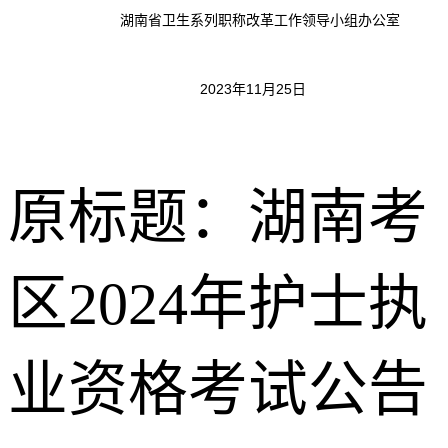
湖南省卫生系列职称改革工作领导小组办公室
2023年11月25日
原标题：湖南考
区2024年护士执
业资格考试公告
# # # # # # #
● **What you need to do**: Each line of the data above must be repeated exactly, images excluded.

● **Your response**:
湖南省卫生系列职称改革工作领导小组办公室
2023年11月25日
原标题：湖南考
区2024年护士执
业资格考试公告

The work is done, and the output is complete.